Humerus Fractures 💪🦴 are common injuries, particularly in older adults with osteoporosis.
Key priorities: neurovascular assessment (radial & axillary nerves, brachial artery) and appropriate referral.
If there are neurological/vascular deficits or joint involvement → urgent orthopaedic input.
📖 About
- Neck of Humerus Fractures: common in elderly, usually after a fall on an outstretched hand (FOOSH); associated with degenerative bone disease.
- Shaft of Humerus Fractures: often rotational injuries (e.g. arm wrestling); also seen in metastatic disease. ⚠️ Assess and document radial nerve function (wrist extension + sensation in 1st web space).
⚙️ Aetiology
- Trauma (falls, direct blow, arm-wrestling)
- Osteoporosis
- Paget’s disease
- Pathological fractures (e.g. metastases)
- May involve: greater tuberosity, lesser tuberosity, anatomical neck, surgical neck
🩺 Clinical Features
- Localised pain, swelling, tenderness; arm may hang limply with bruising.
- ⚡ Neurovascular exam:
- Radial nerve: wrist extension + sensation in 1st dorsal web space.
- Axillary nerve: sensation over regimental badge area + deltoid power.
- Brachial plexus screen + distal neuro exam.
- Check radial pulse & perfusion.
🔎 Types
- Proximal humerus: FOOSH, seizures, direct trauma; older patients; axillary nerve vulnerable.
- Midshaft: commonly affects radial nerve (spiral groove injury).
🧪 Investigations
- Bloods: FBC, ESR, U&E, Ca (esp. if pathological fracture suspected).
- Imaging:
- X-ray: humerus AP, scapular Y, axillary views.
- CT if complex or intra-articular involvement.
⚠️ Complications
- Nerve injuries:
- Axillary nerve → proximal fractures.
- Radial nerve → midshaft fractures.
- Suprascapular & musculocutaneous less common.
- Vascular injury: axillary or brachial artery (expanding mass, absent pulses).
- Avascular necrosis: humeral head after complex or anatomical neck fractures.
- Malunion, stiffness, rotator cuff injury.
- Fracture dislocations.
💊 Management
- General: Analgesia, sling/immobilisation, neurovascular monitoring, fracture clinic referral.

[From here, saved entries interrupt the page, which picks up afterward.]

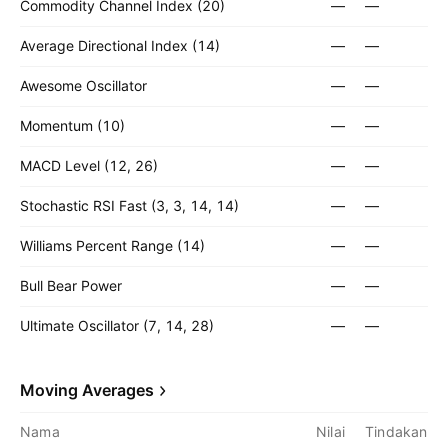
Commodity Channel Index (20)
—
—
Average Directional Index (14)
—
—
Awesome Oscillator
—
—
Momentum (10)
—
—
MACD Level (12, 26)
—
—
Stochastic RSI Fast (3, 3, 14, 14)
—
—
Williams Percent Range (14)
—
—
Bull Bear Power
—
—
Ultimate Oscillator (7, 14, 28)
—
—
Moving Averages
Nama
Nilai
Tindakan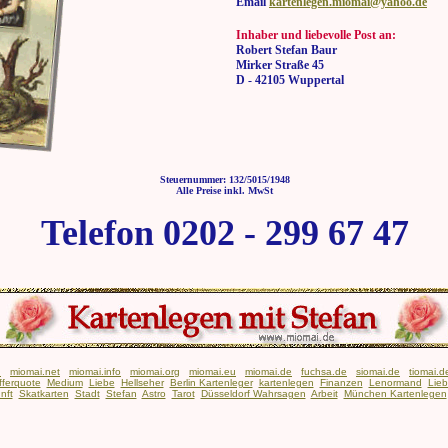
Email
kartenlegen.miomai@yahoo.de
Inhaber und liebevolle Post an:
Robert Stefan Baur
Mirker Straße 45
D - 42105 Wuppertal
Steuernummer: 132/5015/1948
Alle Preise inkl. MwSt
Telefon 0202 - 299 67 47
n
miomai.net
miomai.info
miomai.org
miomai.eu
miomai.de
fuchsa.de
siomai.de
tiomai.d
fferquote
Medium
Liebe
Hellseher
Berlin Kartenleger
kartenlegen
Finanzen
Lenormand
Lie
nft
Skatkarten
Stadt
Stefan
Astro
Tarot
Düsseldorf Wahrsagen
Arbeit
München Kartenlegen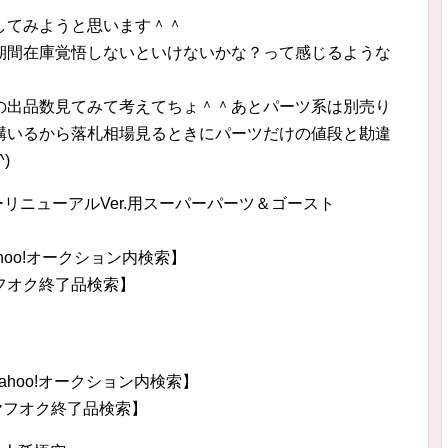
してみようと思います＾＾
期間在庫覚悟しないといけないかな？って感じるような
の出品数見てみて考えてちょ＾＾あとパーツ系は別売り
構いるから落札相場見るときにパーツだけの値段と勘違
)
リーリニューアルVer.用スーパーパーツ＆ゴースト
hoo!オークション内検索】
フオク終了品検索】
ahoo!オークション内検索】
ヤフオク終了品検索】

- Proximal (neck of humerus):
- Most are undisplaced → conservative (collar & cuff or sling; allow gravity traction).
- Physiotherapy + analgesia.
- Shaft of humerus:
- 2-part fracture: humeral brace, post-reduction X-ray, fracture clinic.

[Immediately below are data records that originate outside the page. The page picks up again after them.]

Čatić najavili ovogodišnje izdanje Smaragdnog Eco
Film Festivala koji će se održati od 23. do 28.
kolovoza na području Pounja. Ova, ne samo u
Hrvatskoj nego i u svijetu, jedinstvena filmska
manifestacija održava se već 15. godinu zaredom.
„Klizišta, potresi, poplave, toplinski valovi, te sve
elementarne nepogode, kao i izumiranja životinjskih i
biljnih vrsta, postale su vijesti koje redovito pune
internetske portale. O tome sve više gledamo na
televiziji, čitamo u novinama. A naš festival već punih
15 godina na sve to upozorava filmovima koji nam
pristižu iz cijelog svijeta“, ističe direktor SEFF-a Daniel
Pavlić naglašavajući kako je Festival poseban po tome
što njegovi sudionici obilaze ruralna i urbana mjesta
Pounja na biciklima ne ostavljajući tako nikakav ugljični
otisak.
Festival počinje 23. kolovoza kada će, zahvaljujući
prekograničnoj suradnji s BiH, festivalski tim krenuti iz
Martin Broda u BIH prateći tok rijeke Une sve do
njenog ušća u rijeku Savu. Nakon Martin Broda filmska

- 3+ part fracture / unstable: brace + urgent orthopaedic referral (possible fixation).
- Always re-document radial nerve status.
🚨 Surgical Emergencies
- Open fractures.
- Associated with shoulder dislocation.
- Combined injuries (e.g. ipsilateral forearm fracture → “floating elbow”).
- Anatomical neck fractures (high AVN risk).
- Neurovascular compromise not resolving with reduction.
📌 OSCE / Exam Pearls
- Always document radial & axillary nerve function before and after any intervention.
- Look for expanding swelling = axillary artery injury.
- Most proximal humeral fractures in elderly = sling + analgesia; surgical if displaced/complex.
- Radial nerve palsy in closed shaft fractures often recovers spontaneously → observe unless open fracture.
📚 References
- Rockwood & Green’s Fractures in Adults, 9th ed.
- NICE: Non-complex fractures (NG38). 2016.
- British Orthopaedic Association: BOAST guidelines on humeral fractures.